Section 146 of the ACJA 2015 states that a search warrant shall be assented to by a Judge, Magistrate, or Justice of Peace and shall remain in force until it is executed or cancelled by the Court which issued it. Point of note in this section is to the effect that once it has been executed such warrant can no longer be used to conduct any other search. Order to conduct a search is granted upon an application made to the court by the Law enforcement agents sequel to a reasonable believe that the person is in possession of evidence which will aid the law enforcement in their case.
On the timing of the execution of a search warrant, section 148 of the ACJA 2015 states that a search warrant may be executed “anytime” of the day.
The section states “a search warrant may be issued and executed at any time on any day, including a Sunday or public holiday.”
A search warrant may be directed to one or more persons. A search warrant may be directed to more than one persons and as such, it can be executed against the names contained therein.
IS FORCE ALLOWED WHEN ENFORCING SEARCH WARRANTS?
Section 149 (1) of the ACJA provides that a person residing in a building shall allow a law enforcement agent to get free and unhindered access to carry out a search.
Section 149 (2) allows the reasonable use of force when access cannot be obtained by the officers executing the search warrant.
It reads: “Where any building or other thing or place liable to search is closed, a person residing in or being in charge of the building, thing or place shall, on demand of the police officer or other person executing the search warrant allow him free and unhindered access to it and afford all reasonable facilities for its search. Where access into the building, thing or place cannot be obtained, the police officer or other person executing the search warrant may proceed in the manner prescribed by section 9, 10, 12, and 13 of this Act.”

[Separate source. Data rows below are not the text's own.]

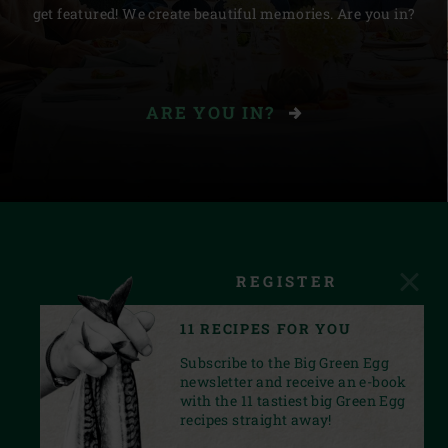
get featured! We create beautiful memories. Are you in?
ARE YOU IN?
REGISTER
11 RECIPES FOR YOU
Subscribe to the Big Green Egg
newsletter and receive an e-book
with the 11 tastiest big Green Egg
recipes straight away!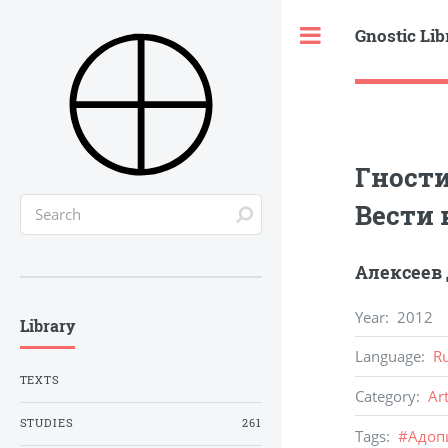
Gnostic Lib
Toggle
Гности
Вести 
Алексеев
Year
:
2012
Library
Language
:
R
TEXTS
Category
:
Ar
STUDIES
261
Tags
:
#
Адоп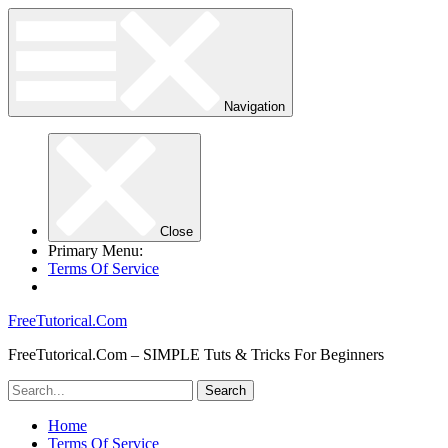
Navigation
Close
Primary Menu:
Terms Of Service
FreeTutorical.Com
FreeTutorical.Com – SIMPLE Tuts & Tricks For Beginners
Home
Terms Of Service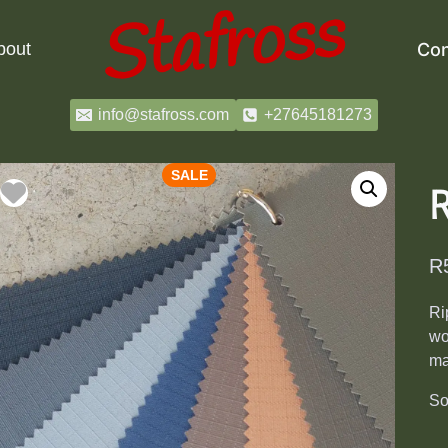
bout
Con
info@stafross.com
+27645181273
SALE
R
Ri
wo
ma
So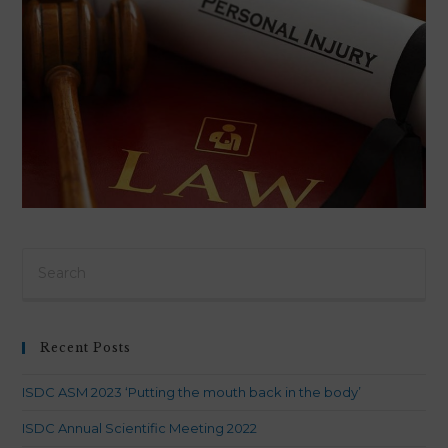
Pre
Es
to
clo
Recent Posts
th
sea
ISDC ASM 2023 ‘Putting the mouth back in the body’
pan
ISDC Annual Scientific Meeting 2022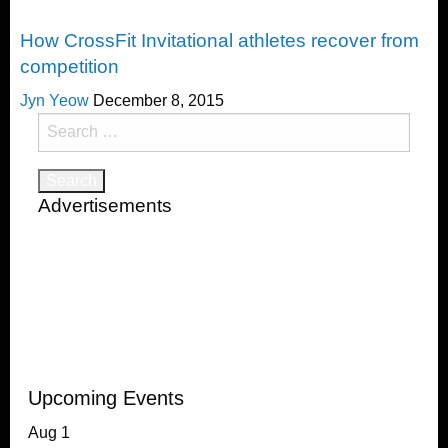
CrossFit
How CrossFit Invitational athletes recover from
competition
Jyn Yeow
December 8, 2015
Search
for:
Advertisements
Upcoming Events
Aug
1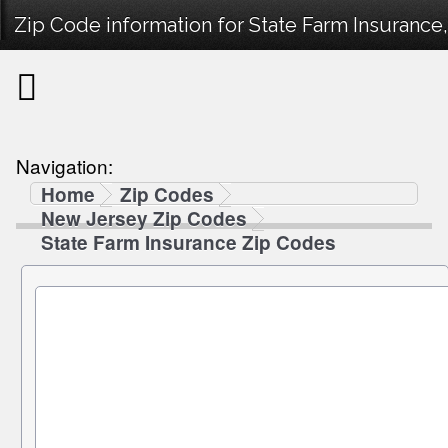
Zip Code information for State Farm Insurance
Navigation:
Home
Zip Codes
New Jersey Zip Codes
State Farm Insurance Zip Codes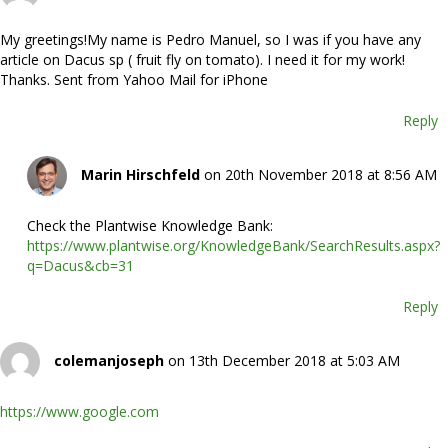
My greetings!My name is Pedro Manuel, so I was if you have any
article on Dacus sp ( fruit fly on tomato). I need it for my work!
Thanks. Sent from Yahoo Mail for iPhone
Reply
Marin Hirschfeld
on 20th November 2018 at 8:56 AM
Check the Plantwise Knowledge Bank:
https://www.plantwise.org/KnowledgeBank/SearchResults.aspx?
q=Dacus&cb=31
Reply
colemanjoseph
on 13th December 2018 at 5:03 AM
https://www.google.com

WHAT’S THE MANNER PRESCRIBED BY SECTIONS 9 AND 12?
Section 9(1) states: “Where a suspect is arrested by a police officer or a private person, the officer making the arrest or to whom the private person hands over the suspect: (a) May search the suspect, using such force as may be reasonably necessary for the purpose.”

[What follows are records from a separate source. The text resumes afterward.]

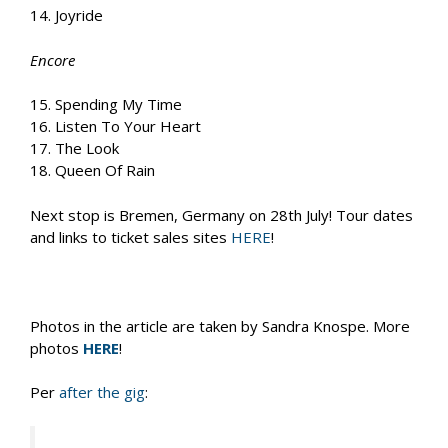
14. Joyride
Encore
15. Spending My Time
16. Listen To Your Heart
17. The Look
18. Queen Of Rain
Next stop is Bremen, Germany on 28th July! Tour dates
and links to ticket sales sites
HERE
!
Photos in the article are taken by Sandra Knospe. More
photos
HERE
!
Per
after the gig
: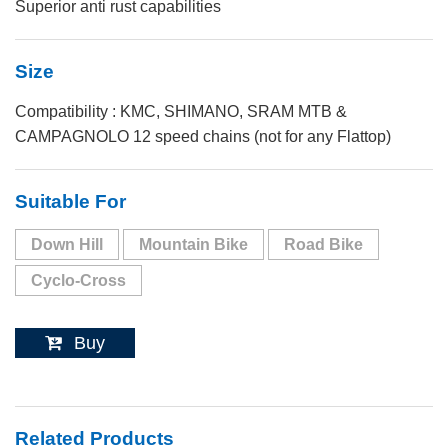
Superior anti rust capabilities
Size
Compatibility : KMC, SHIMANO, SRAM MTB &
CAMPAGNOLO 12 speed chains (not for any Flattop)
Suitable For
Down Hill
Mountain Bike
Road Bike
Cyclo-Cross
Buy
Related Products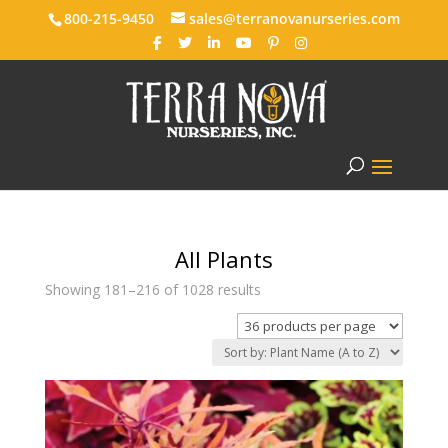
800-215-9450
sales@terranovanurseries.com
All Plants
Showing 181–216 of 1028 results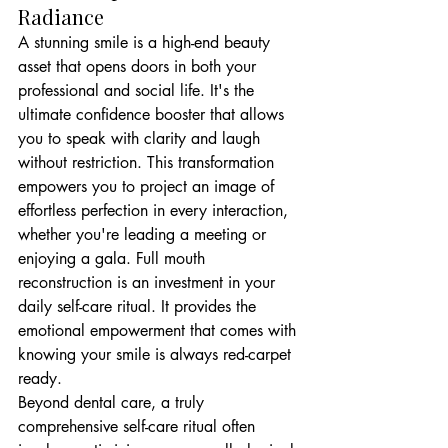
Radiance
A stunning smile is a high-end beauty 
asset that opens doors in both your 
professional and social life. It's the 
ultimate confidence booster that allows 
you to speak with clarity and laugh 
without restriction. This transformation 
empowers you to project an image of 
effortless perfection in every interaction, 
whether you're leading a meeting or 
enjoying a gala. Full mouth 
reconstruction is an investment in your 
daily self-care ritual. It provides the 
emotional empowerment that comes with 
knowing your smile is always red-carpet 
ready.
Beyond dental care, a truly 
comprehensive self-care ritual often 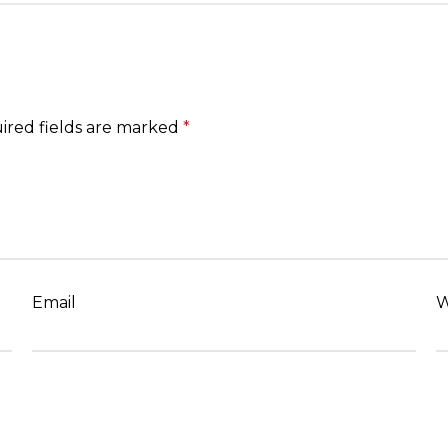
ired fields are marked
*
Email
W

Section 12(2) states: “Where access to a house or place cannot be obtained under subsection (1) of this section, the person or police officer may enter the house or place and search it for the suspect to be arrested, and in order to effect an entrance into the house or place, may break open any outer or inner door or window of any house or place, whether that of the suspect to be arrested or of any other person or otherwise effect entry into such house or place, if after notification of his authority and purpose, and demand of admittance duly made, he cannot obtain admittance.”

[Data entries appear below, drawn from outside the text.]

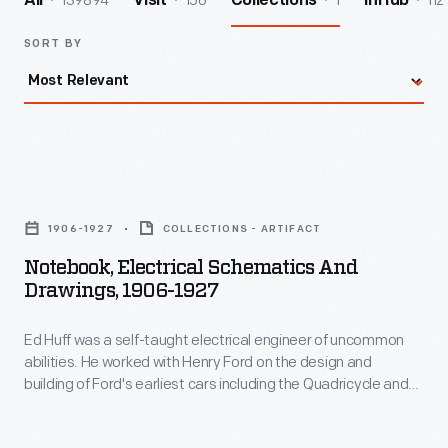
139894
156
1
112
All
Visit
Collections
InHub
SORT BY
Notebook,
Electrical
1906-1927
COLLECTIONS - ARTIFACT
Schematics
Notebook, Electrical Schematics And
and
Drawings, 1906-1927
Drawings,
Ed Huff was a self-taught electrical engineer of uncommon
1906-
abilities. He worked with Henry Ford on the design and
1927
building of Ford's earliest cars including the Quadricycle and
-
the race car Sweepstakes. Huff was instrumental in designing
the electrical system of the Model T as well as other electrical
Ed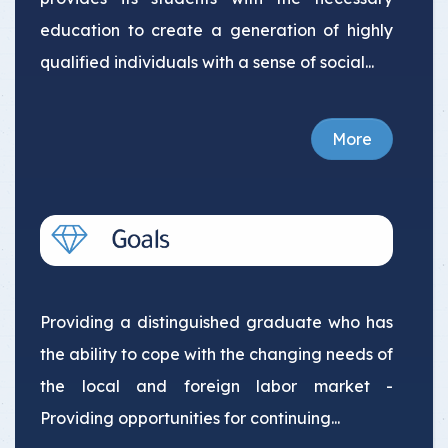
education to create a generation of highly
qualified individuals with a sense of social...
More
Providing a distinguished graduate who has
the ability to cope with the changing needs of
the local and foreign labor market -
Providing opportunities for continuing...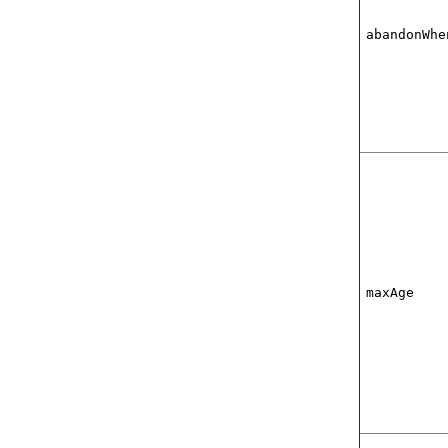
abandonWhe
maxAge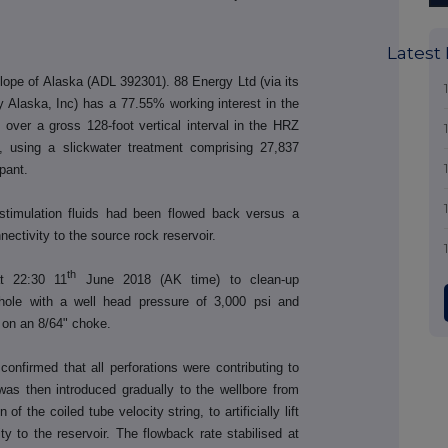
Latest
lope of Alaska (ADL 392301). 88 Energy Ltd (via its
 Alaska, Inc) has a 77.55% working interest in the
 over a gross 128-foot vertical interval in the HRZ
, using a slickwater treatment comprising 27,837
pant.
 stimulation fluids had been flowed back versus a
ectivity to the source rock reservoir.
th
t 22:30 11
June 2018 (AK time) to clean-up
ehole with a well head pressure of 3,000 psi and
y on an 8/64" choke.
onfirmed that all perforations were contributing to
was then introduced gradually to the wellbore from
of the coiled tube velocity string, to artificially lift
ity to the reservoir. The flowback rate stabilised at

The general rule is that a search cannot be conducted or done without a warrant but there are exemptions to this.
A search warrant permits the police to search a house when there is a probable cause that the search will reveal evidence of criminal activity.
A warrant authorizing the search is required which is approved by a Judge or Magistrate as the case may be.
The search warrant must contain the description, address of the house, location of the house, name of the person and the items in view believe will be found as the basis of the search.
The police cannot search your home or belongings without a warrant but there are exceptions where the law permits searches of a house without a warrant to be made under several circumstances when certain exemptions apply such as consent/permission, plain view/sight of a crime, lawful arrest of search incident and exigent/emergencies.
However, Police may search a house without a warrant in some exceptional occasions when evidence is about or likely to be destroyed, concealed, degraded and or in danger of being destroyed.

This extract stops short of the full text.